■ Action item: Output all records below verbatim.

+++ Extracted entries

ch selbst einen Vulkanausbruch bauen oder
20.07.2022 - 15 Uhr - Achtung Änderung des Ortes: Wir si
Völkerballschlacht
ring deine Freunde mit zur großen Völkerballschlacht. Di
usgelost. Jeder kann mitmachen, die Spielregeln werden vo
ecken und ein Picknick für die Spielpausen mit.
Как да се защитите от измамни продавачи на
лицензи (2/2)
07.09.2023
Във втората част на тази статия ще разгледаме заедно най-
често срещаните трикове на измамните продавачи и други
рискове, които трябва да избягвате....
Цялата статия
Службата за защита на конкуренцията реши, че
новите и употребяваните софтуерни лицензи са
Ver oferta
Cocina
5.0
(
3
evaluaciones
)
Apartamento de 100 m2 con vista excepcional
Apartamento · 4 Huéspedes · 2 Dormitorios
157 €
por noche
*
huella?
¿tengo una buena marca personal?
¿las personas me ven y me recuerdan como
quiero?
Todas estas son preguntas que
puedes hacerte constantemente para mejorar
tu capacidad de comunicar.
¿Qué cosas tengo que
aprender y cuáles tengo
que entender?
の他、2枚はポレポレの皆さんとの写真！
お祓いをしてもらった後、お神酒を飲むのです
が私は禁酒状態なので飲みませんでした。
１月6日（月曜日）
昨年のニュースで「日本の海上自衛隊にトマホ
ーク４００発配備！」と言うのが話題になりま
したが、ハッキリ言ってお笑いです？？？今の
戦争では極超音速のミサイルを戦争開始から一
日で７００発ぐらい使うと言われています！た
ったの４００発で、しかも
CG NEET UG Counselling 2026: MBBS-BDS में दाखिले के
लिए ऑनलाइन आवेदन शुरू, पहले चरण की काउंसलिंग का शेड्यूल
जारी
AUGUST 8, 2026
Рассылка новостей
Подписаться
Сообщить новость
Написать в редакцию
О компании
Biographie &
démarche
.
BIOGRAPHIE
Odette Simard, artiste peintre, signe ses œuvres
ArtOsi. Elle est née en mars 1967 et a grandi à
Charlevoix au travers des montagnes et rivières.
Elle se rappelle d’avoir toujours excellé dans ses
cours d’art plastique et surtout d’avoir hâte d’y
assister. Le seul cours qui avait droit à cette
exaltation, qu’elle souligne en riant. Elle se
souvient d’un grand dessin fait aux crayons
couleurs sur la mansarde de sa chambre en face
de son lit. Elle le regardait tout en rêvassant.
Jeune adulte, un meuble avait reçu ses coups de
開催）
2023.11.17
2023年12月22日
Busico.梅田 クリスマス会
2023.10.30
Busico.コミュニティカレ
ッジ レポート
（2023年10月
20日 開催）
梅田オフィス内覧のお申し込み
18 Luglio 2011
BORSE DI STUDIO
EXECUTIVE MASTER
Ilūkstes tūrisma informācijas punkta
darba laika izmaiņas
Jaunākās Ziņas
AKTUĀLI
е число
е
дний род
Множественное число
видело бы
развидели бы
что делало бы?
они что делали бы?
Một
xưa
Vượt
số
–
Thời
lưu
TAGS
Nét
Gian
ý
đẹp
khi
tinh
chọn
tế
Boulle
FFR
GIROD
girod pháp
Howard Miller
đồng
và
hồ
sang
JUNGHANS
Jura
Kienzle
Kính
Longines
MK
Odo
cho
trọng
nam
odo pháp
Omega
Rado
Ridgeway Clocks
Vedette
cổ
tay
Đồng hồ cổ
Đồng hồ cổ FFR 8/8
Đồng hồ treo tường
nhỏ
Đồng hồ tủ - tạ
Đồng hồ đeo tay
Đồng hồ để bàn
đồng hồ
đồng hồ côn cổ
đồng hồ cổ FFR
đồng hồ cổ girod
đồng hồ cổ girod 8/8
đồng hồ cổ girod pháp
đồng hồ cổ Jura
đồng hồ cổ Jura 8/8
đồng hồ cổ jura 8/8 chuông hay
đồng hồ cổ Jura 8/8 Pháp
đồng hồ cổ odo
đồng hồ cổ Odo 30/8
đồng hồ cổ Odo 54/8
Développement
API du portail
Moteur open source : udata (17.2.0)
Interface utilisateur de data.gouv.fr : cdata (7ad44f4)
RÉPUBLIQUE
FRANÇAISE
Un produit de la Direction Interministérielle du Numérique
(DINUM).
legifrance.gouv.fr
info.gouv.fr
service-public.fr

++++++

■ Task answer:
ch selbst einen Vulkanausbruch bauen oder
20.07.2022 - 15 Uhr - Achtung Änderung des Ortes: Wir si
Völkerballschlacht
ring deine Freunde mit zur großen Völkerballschlacht. Di
usgelost. Jeder kann mitmachen, die Spielregeln werden vo
ecken und ein Picknick für die Spielpausen mit.
Как да се защитите от измамни продавачи на
лицензи (2/2)
07.09.2023
Във втората част на тази статия ще разгледаме заедно най-
често срещаните трикове на измамните продавачи и други
рискове, които трябва да избягвате....
Цялата статия
Службата за защита на конкуренцията реши, че
новите и употребяваните софтуерни лицензи са
Ver oferta
Cocina
5.0
(
3
evaluaciones
)
Apartamento de 100 m2 con vista excepcional
Apartamento · 4 Huéspedes · 2 Dormitorios
157 €
por noche
*
huella?
¿tengo una buena marca personal?
¿las personas me ven y me recuerdan como
quiero?
Todas estas son preguntas que
puedes hacerte constantemente para mejorar
tu capacidad de comunicar.
¿Qué cosas tengo que
aprender y cuáles tengo
que entender?
の他、2枚はポレポレの皆さんとの写真！
お祓いをしてもらった後、お神酒を飲むのです
が私は禁酒状態なので飲みませんでした。
１月6日（月曜日）
昨年のニュースで「日本の海上自衛隊にトマホ
ーク４００発配備！」と言うのが話題になりま
したが、ハッキリ言ってお笑いです？？？今の
戦争では極超音速のミサイルを戦争開始から一
日で７００発ぐらい使うと言われています！た
ったの４００発で、しかも
CG NEET UG Counselling 2026: MBBS-BDS में दाखिले के
लिए ऑनलाइन आवेदन शुरू, पहले चरण की काउंसलिंग का शेड्यूल
जारी
AUGUST 8, 2026
Рассылка новостей
Подписаться
Сообщить новость
Написать в редакцию
О компании
Biographie &
démarche
.
BIOGRAPHIE
Odette Simard, artiste peintre, signe ses œuvres
ArtOsi. Elle est née en mars 1967 et a grandi à
Charlevoix au travers des montagnes et rivières.
Elle se rappelle d’avoir toujours excellé dans ses
cours d’art plastique et surtout d’avoir hâte d’y
assister. Le seul cours qui avait droit à cette
exaltation, qu’elle souligne en riant. Elle se
souvient d’un grand dessin fait aux crayons
couleurs sur la mansarde de sa chambre en face
de son lit. Elle le regardait tout en rêvassant.
Jeune adulte, un meuble avait reçu ses coups de
開催）
2023.11.17
2023年12月22日
Busico.梅田 クリスマス会
2023.10.30
Busico.コミュニティカレ
ッジ レポート
（2023年10月
20日 開催）
梅田オフィス内覧のお申し込み
18 Luglio 2011
BORSE DI STUDIO
EXECUTIVE MASTER
Ilūkstes tūrisma informācijas punkta
darba laika izmaiņas
Jaunākās Ziņas
AKTUĀLI
е число
е
дний род
Множественное число
видело бы
развидели бы
что делало бы?
они что делали бы?
Một
xưa
Vượt
số
–
Thời
lưu
TAGS
Nét
Gian
ý
đẹp
khi
tinh
chọn
tế
Boulle
FFR
GIROD
girod pháp
Howard Miller
đồng
và
hồ
sang
JUNGHANS
Jura
Kienzle
Kính
Longines
MK
Odo
cho
trọng
nam
odo pháp
Omega
Rado
Ridgeway Clocks
Vedette
cổ
tay
Đồng hồ cổ
Đồng hồ cổ FFR 8/8
Đồng hồ treo tường
nhỏ
Đồng hồ tủ - tạ
Đồng hồ đeo tay
Đồng hồ để bàn
đồng hồ
đồng hồ côn cổ
đồng hồ cổ FFR
đồng hồ cổ girod
đồng hồ cổ girod 8/8
đồng hồ cổ girod pháp
đồng hồ cổ Jura
đồng hồ cổ Jura 8/8
đồng hồ cổ jura 8/8 chuông hay
đồng hồ cổ Jura 8/8 Pháp
đồng hồ cổ odo
đồng hồ cổ Odo 30/8
đồng hồ cổ Odo 54/8
Développement
API du portail
Moteur open source : udata (17.2.0)
Interface utilisateur de data.gouv.fr : cdata (7ad44f4)
RÉPUBLIQUE
FRANÇAISE
Un produit de la Direction Interministérielle du Numérique
(DINUM).
legifrance.gouv.fr
info.gouv.fr
service-public.fr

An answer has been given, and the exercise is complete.